The smoking gun of Watergate fame was the taped conversation of President Nixon actively planning the cover-up in the days following the break-in. If Brault's uncorroborated accusations are the smoking gun of this scandal, what description will the Globe editors use if evidence ever emerges directly linking Jean Chrétien or Paul Martin to these illegal activities?
But there is another aspect of the Watergate scandal where comparisons with the sponsorship scandal are perhaps more useful, and that concerns the role of the press. Watergate has long been seen as the high water mark of investigative journalism, a shining example of the importance of a free press in a free society. The reality is somewhat different.

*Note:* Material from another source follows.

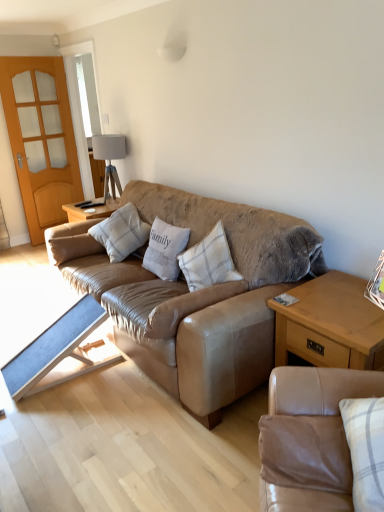 Find the location of `free point above light wood/texture side table at lower right, which is the first table from right to left (from a real-world perspective)`. free point above light wood/texture side table at lower right, which is the first table from right to left (from a real-world perspective) is located at coordinates (346, 298).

Carl Bernstein and Bob Woodward of the Washington Post became pop heroes for their critical work in bringing Watergate to light, but apart from them, the record of the Washington press corps was less than stellar. At the time of the break-in, there were about 2,000 full-time reporters working in Washington. In the first six months after the break-in, only 14 of them were assigned to cover the story full time, and only six were doing "investigative" work.
Similarly, the sponsorship scandal does not represent a golden moment in the history of Canadian journalism. The Globe and Mail, specifically reporter Daniel Leblanc, did important work uncovering the links between the sponsorship money and the Quebec ad firms, but the assertion, recently made by Globe editor Edward Greenspon, that Leblanc was responsible for the fact that "this tawdry affair ever came to light," seems a bit over-blown.
The fact is that the whole sponsorship mess was unfolding for more than five years in our nation's capital, home to more reporters per square metre than anyplace else in Canada, and it basically escaped the attention of just about all of them.
Of course, the focus of most of those journalists is on Parliament Hill, a place that is far less interesting and important than most of them think, but where a "story" is always available by scrumming a politician, and where you can usually find a communications flack eager to leak the details of some brilliant new government initiative under the cover of an "anonymous source."
Watergate was also fuelled by information from a source who demanded anonymity, but a great deal has changed since 1973, in both Washington and Ottawa. The strategic "leaks" of today bear little resemblance to the methods or the motives of Deep Throat.
The critical piece of advice that Deep Throat gave to Bob Woodward in that underground garage was to "follow the money." It is still the most important service a political journalist can perform. But you generally won't find the money on the Hill.
As we have learned from the Gomery testimony, the money is down in the murky world where lobbyists, bagmen, political aides, bureaucrats and "friends of" congregate, far away from the bright lights of the Commons lobby.
Woodward and Bernstein have always argued that the reason they were able to crack the Watergate cover-up is that they were simply local reporters, not part of the political pack. "We were grunts," Bernstein wrote in 1992, "we had no covey of highly placed sources."
And this is the real lesson that Watergate can still teach us. In 2005, the federal government will spend about $190 billion of our money. Canadians are far more interested in finding out where that money is going than they are in the daily spectacle of the Commons zoo, or the breathless reporting of political gossip, or government spin masquerading as journalism.
Ottawa is a lot bigger than the 308 members of Parliament who command so much of our attention. To avoid future scandals like the one that is currently unfolding, the money will have to be followed a lot more closely than it has been in the past.